6qgb

Publication Abstract from PubMed

The extreme durability of polyethylene terephthalate (PET) debris has rendered it a long-term environmental burden. At the same time, current recycling efforts still lack sustainability. Two recently discovered bacterial enzymes that specifically degrade PET represent a promising solution. First, Ideonella sakaiensis PETase, a structurally well-characterized consensus alpha/beta-hydrolase fold enzyme, converts PET to mono-(2-hydroxyethyl) terephthalate (MHET). MHETase, the second key enzyme, hydrolyzes MHET to the PET educts terephthalate and ethylene glycol. Here, we report the crystal structures of active ligand-free MHETase and MHETase bound to a nonhydrolyzable MHET analog. MHETase, which is reminiscent of feruloyl esterases, possesses a classic alpha/beta-hydrolase domain and a lid domain conferring substrate specificity. In the light of structure-based mapping of the active site, activity assays, mutagenesis studies and a first structure-guided alteration of substrate specificity towards bis-(2-hydroxyethyl) terephthalate (BHET) reported here, we anticipate MHETase to be a valuable resource to further advance enzymatic plastic degradation.

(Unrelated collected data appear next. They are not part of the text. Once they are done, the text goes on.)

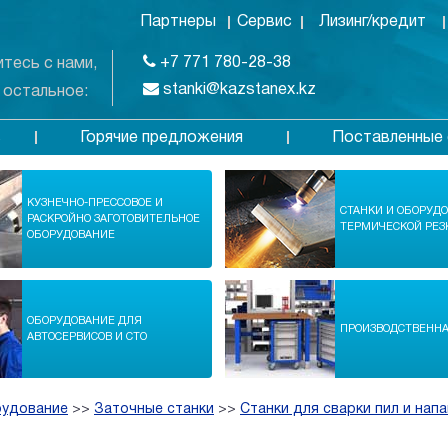
Партнеры
Сервис
Лизинг/кредит
+7 771 780-28-38
тесь с нами,
stanki@kazstanex.kz
 остальное:
Горячие предложения
Поставленные 
в
КУЗНЕЧНО-ПРЕССОВОЕ И
СТАНКИ И ОБОРУД
РАСКРОЙНО ЗАГОТОВИТЕЛЬНОЕ
ТЕРМИЧЕСКОЙ РЕЗ
ОБОРУДОВАНИЕ
ОБОРУДОВАНИЕ ДЛЯ
ПРОИЗВОДСТВЕНН
АВТОСЕРВИСОВ И СТО
рудование
>>
Заточные станки
>>
Станки для сварки пил и напа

Structure of the plastic-degrading Ideonella sakaiensis MHETase bound to a substrate.,Palm GJ, Reisky L, Bottcher D, Muller H, Michels EAP, Walczak MC, Berndt L, Weiss MS, Bornscheuer UT, Weber G Nat Commun. 2019 Apr 12;10(1):1717. doi: 10.1038/s41467-019-09326-3. PMID:30979881^[1]

From MEDLINE®/PubMed®, a database of the U.S. National Library of Medicine.